### Task
Which lines to output? The line containing "by posting feedback." and every line after it in the data below, each copied exactly.

::::::::

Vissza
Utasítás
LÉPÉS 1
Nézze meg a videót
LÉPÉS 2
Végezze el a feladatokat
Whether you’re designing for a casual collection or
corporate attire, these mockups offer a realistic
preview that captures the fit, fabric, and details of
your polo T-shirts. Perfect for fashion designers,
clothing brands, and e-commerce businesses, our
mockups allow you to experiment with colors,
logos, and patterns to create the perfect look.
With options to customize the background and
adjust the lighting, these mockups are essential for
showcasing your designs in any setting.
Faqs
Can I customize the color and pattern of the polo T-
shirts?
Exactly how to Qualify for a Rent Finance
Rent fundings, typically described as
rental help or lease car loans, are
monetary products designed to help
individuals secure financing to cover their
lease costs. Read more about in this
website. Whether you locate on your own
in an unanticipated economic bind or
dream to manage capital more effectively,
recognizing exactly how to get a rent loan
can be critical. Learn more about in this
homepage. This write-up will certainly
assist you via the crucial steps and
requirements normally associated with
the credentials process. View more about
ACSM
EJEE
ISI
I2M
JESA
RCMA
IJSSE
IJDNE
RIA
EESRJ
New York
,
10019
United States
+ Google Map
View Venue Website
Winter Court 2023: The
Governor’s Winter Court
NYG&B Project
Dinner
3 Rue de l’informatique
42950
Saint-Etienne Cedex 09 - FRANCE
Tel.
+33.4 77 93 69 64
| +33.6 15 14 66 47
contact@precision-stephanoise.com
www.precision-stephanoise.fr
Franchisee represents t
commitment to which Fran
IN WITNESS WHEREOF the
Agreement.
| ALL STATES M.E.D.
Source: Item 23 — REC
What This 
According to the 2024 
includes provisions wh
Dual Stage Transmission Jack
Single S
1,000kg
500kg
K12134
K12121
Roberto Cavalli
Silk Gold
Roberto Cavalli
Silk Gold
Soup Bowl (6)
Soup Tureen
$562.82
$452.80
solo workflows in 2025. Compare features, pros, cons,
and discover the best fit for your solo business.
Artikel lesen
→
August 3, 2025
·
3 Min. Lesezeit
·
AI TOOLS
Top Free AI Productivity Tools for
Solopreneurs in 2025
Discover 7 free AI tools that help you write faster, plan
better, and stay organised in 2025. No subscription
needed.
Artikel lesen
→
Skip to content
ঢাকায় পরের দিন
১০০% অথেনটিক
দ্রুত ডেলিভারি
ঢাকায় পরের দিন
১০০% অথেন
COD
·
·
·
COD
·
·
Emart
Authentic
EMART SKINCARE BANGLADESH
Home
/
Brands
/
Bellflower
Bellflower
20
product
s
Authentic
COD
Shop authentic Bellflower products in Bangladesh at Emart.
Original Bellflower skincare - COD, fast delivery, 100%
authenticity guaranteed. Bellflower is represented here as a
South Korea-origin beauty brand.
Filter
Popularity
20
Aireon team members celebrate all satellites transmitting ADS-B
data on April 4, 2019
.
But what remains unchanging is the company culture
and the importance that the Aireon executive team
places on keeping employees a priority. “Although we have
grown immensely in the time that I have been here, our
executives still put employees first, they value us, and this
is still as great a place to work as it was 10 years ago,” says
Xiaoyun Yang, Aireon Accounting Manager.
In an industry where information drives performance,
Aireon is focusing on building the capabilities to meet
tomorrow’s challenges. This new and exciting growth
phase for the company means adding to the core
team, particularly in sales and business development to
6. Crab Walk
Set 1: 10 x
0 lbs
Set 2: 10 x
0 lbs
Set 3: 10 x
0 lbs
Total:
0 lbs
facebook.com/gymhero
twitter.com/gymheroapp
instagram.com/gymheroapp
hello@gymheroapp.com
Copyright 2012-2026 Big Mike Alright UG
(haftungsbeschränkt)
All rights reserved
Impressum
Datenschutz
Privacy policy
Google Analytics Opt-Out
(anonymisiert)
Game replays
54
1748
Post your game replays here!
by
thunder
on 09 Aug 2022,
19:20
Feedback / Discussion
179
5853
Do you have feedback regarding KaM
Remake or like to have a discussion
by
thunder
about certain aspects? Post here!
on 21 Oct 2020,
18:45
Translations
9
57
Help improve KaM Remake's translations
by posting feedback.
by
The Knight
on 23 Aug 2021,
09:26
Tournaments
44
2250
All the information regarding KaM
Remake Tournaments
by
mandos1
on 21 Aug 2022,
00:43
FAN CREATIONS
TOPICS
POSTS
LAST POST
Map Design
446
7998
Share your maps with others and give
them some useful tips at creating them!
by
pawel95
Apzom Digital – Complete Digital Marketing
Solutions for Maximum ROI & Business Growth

::::::::

### Output of the task
by posting feedback.
by
The Knight
on 23 Aug 2021,
09:26
Tournaments
44
2250
All the information regarding KaM
Remake Tournaments
by
mandos1
on 21 Aug 2022,
00:43
FAN CREATIONS
TOPICS
POSTS
LAST POST
Map Design
446
7998
Share your maps with others and give
them some useful tips at creating them!
by
pawel95
Apzom Digital – Complete Digital Marketing
Solutions for Maximum ROI & Business Growth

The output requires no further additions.